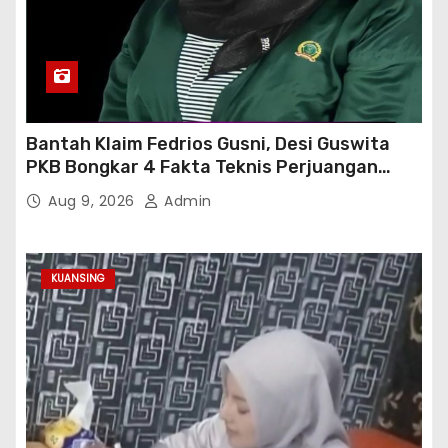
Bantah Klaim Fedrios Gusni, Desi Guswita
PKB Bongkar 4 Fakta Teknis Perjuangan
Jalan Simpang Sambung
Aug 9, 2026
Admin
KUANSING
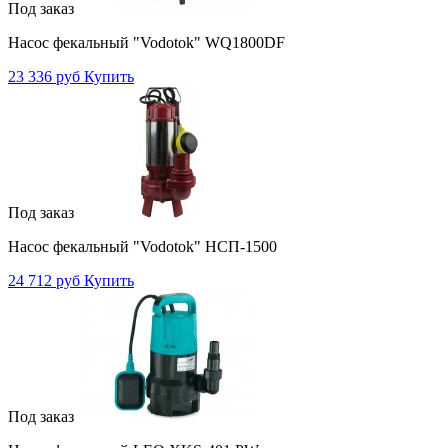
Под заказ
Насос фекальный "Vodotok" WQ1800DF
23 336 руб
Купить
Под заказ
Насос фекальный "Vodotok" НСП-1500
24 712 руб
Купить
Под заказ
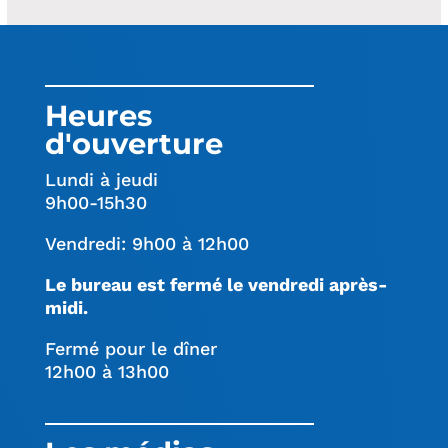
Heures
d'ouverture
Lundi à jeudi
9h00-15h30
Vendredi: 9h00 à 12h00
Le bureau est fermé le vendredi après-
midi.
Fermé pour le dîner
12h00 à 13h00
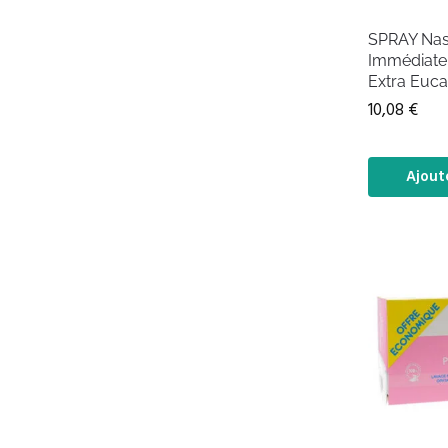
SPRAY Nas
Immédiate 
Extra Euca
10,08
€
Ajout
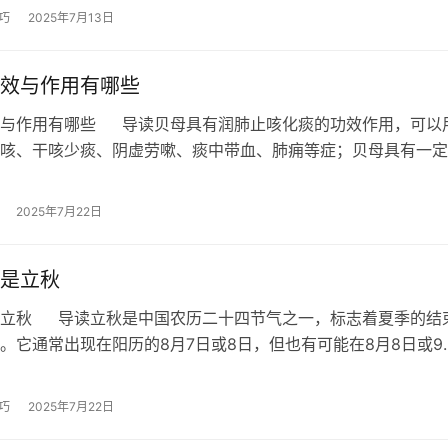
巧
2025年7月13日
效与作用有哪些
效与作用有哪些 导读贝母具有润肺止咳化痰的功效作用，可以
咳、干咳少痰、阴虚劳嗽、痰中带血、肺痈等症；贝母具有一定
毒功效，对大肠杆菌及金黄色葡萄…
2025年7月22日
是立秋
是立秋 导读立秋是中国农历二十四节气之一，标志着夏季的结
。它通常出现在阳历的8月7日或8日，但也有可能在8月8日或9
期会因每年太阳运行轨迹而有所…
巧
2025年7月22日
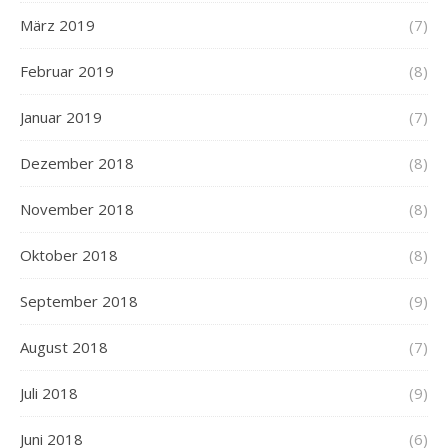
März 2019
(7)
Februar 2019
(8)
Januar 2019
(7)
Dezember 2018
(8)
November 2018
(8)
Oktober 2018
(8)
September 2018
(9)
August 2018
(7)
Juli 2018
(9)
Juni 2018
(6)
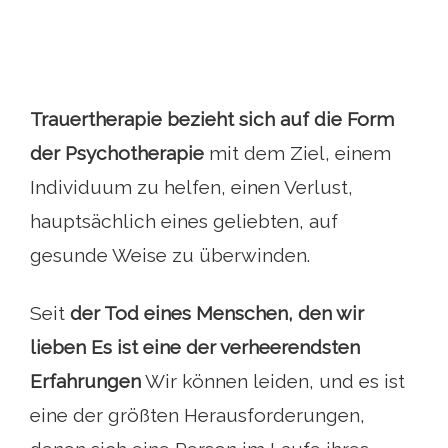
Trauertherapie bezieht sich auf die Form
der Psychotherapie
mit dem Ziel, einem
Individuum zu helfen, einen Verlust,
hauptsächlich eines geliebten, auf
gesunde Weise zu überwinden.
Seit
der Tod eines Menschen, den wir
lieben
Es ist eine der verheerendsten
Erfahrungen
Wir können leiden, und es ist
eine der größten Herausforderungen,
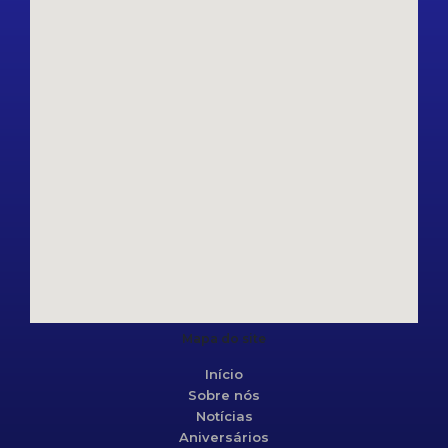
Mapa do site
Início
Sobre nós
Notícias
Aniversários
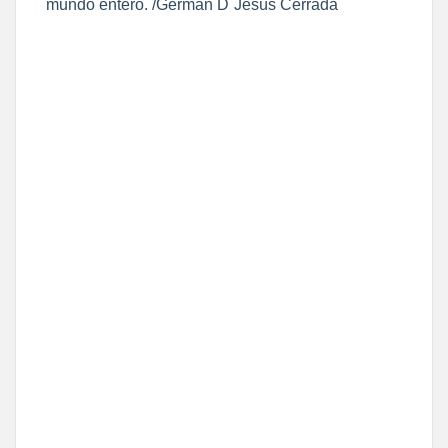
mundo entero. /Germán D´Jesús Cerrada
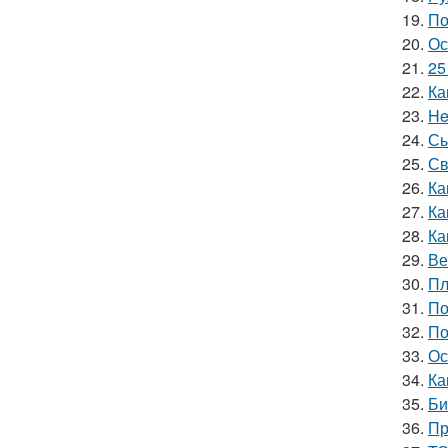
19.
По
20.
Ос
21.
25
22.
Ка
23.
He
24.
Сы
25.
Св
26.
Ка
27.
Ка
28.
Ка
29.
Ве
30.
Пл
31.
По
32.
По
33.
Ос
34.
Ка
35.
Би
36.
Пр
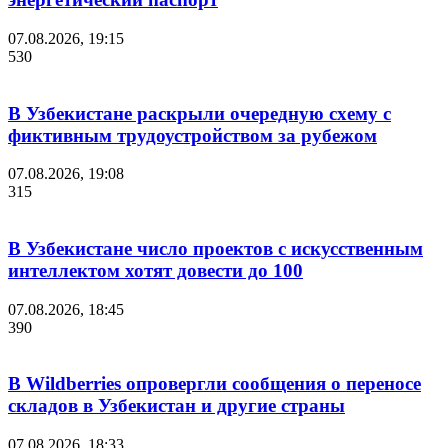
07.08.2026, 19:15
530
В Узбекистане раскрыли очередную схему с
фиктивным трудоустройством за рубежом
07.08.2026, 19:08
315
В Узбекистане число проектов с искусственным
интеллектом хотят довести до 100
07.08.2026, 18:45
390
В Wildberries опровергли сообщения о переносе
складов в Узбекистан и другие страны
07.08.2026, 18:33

------------------------

◆ EXERCISE REQUIREMENTS
Matching lines for the string "фекальный": count them across the listing and reply with the number alone.

◆ ANSWER SECTION
2